NETSULSEL | Tulungagung, Kematian misterius kembali mengguncang kawasan suburban Tulungagung. Seorang kakek berinisial H (76) ditemukan tewas mengenaskan tanpa busana di atas ranjang sebuah kamar kos sewaan di Desa Ringinpitu, Kecamatan Kedungwaru, Kabupaten Tulungagung, Jawa Timur, Senin (7/9/2026) siang. Korban diduga kuat meregang nyawa akibat serangan jantung pascamengonsumsi obat kuat secara berlebihan sebelum berencana berkencan.

​Siasat kencan terlarang di siang bolong itu terungkap setelah pemilik kos, A, menaruh curiga pada gerak-gerik seorang wanita muda. Menurut keterangan saksi, korban tiba di lokasi sekitar pukul 13.00 WIB, disusul wanita muda tersebut 15 menit kemudian. Namun, baru setengah jam berada di dalam kamar, wanita itu bergegas pergi sendirian meninggalkan lokasi tanpa kembali. Pemilik kos yang curiga lantas memeriksa kamar dan mendapati korban sudah terbujur kaku tak bernyawa dalam posisi telentang.

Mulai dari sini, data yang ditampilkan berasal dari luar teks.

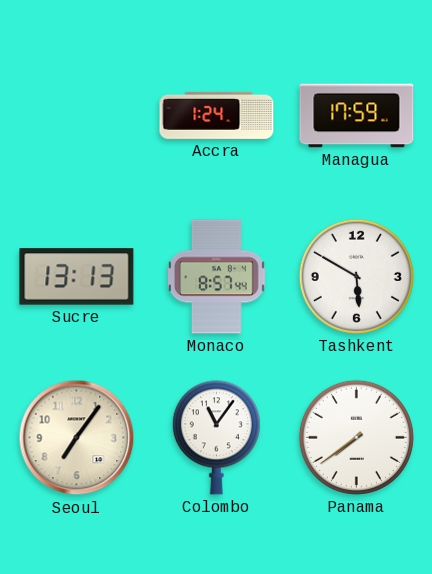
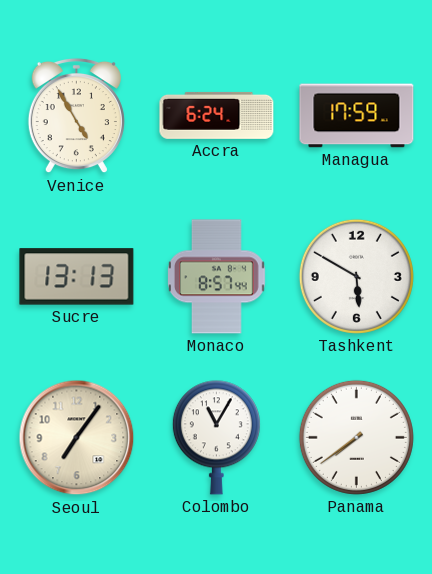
Venice: none -> 4:55
Accra: 1:24 -> 6:24
Colombo: 11:06 -> 11:05
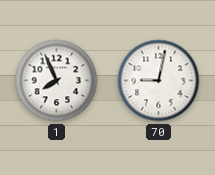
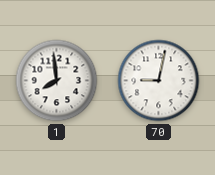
1: 7:56 -> 7:59
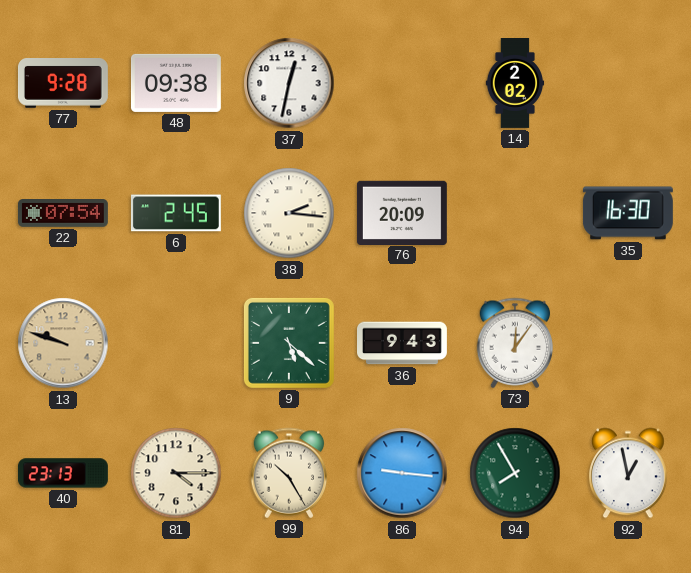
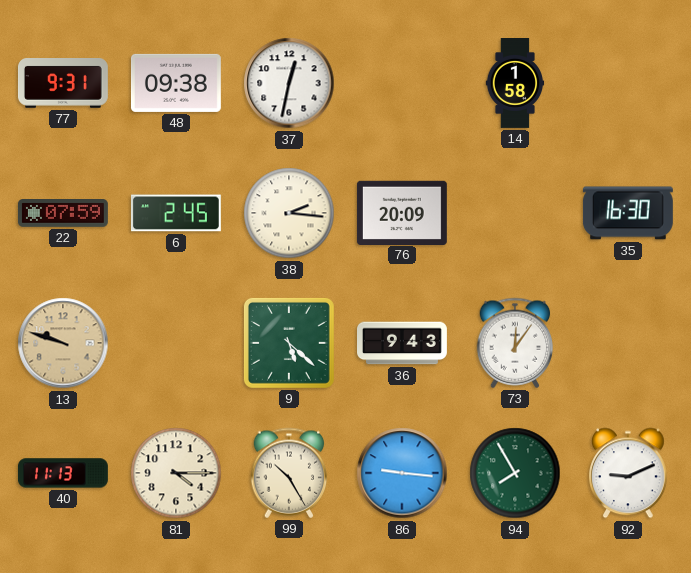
77: 9:28 -> 9:31
14: 2:02 -> 1:58
22: 07:54 -> 07:59
40: 23:13 -> 11:13
92: 12:58 -> 9:11
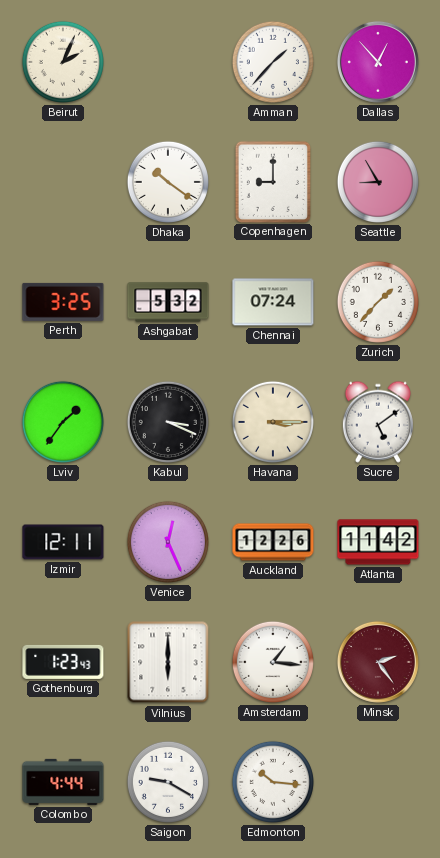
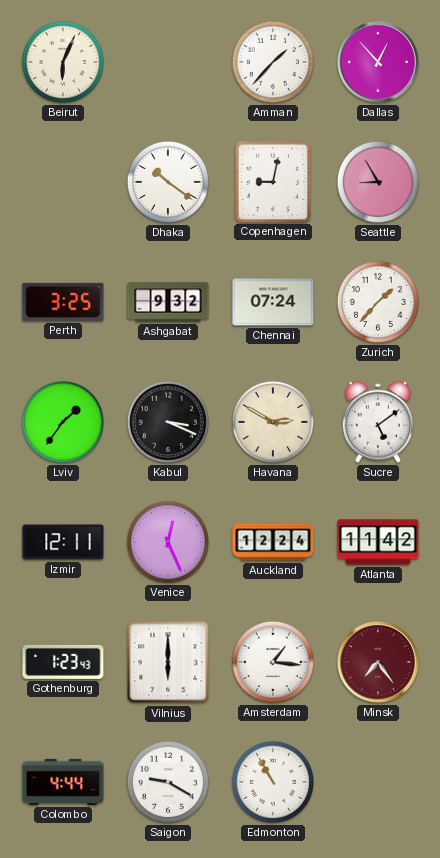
Beirut: 2:04 -> 6:04
Copenhagen: 9:00 -> 9:02
Ashgabat: 5:32 -> 9:32
Havana: 3:15 -> 2:50
Auckland: 12:26 -> 12:24
Minsk: 2:24 -> 7:24
Edmonton: 10:16 -> 10:55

​Petualangan asmara sang lansia rupanya bukan yang pertama kali terjadi di lokasi tersebut. Dari keterangan pengelola kos, korban diketahui sudah tiga kali menyewa kamar bersama wanita muda yang sama. Namun nahas, janji kencan kali ini berujung petaka setelah tubuh senjanya tak mampu menahan reaksi kimia instan yang dikonsumsi demi mendongkrak stamina.

​Aparat Kepolisian Resor Tulungagung yang meluncur ke tempat kejadian perkara (TKP) langsung mengamankan sejumlah barang bukti krusial. Polisi menemukan tiga butir obat kuat di lokasi kencan, di mana satu butir di antaranya telah dikonsumsi oleh korban. Dari hasil pemeriksaan fisik awal, tidak ditemukan adanya bekas tindak penganiayaan atau kekerasan pada tubuh korban.

​Kasi Humas Polres Tulungagung, Iptu Nanang Murdiyanto, mengonfirmasi dugaan kuat penyebab kematian kakek tewas mendadak tersebut berasal dari pacuan obat peningkat stamina. “Jadi meninggalnya bukan faktor kekerasan. Ada hal lain, diduga serangan jantung karena pengaruh obat kuat,” tegas Nanang. Meski jenazah sempat dievakuasi ke RSUD dr. Iskak Tulungagung, pihak keluarga menolak proses autopsi dan memilih menerima peristiwa tragis ini sebagai musibah murni. (qas)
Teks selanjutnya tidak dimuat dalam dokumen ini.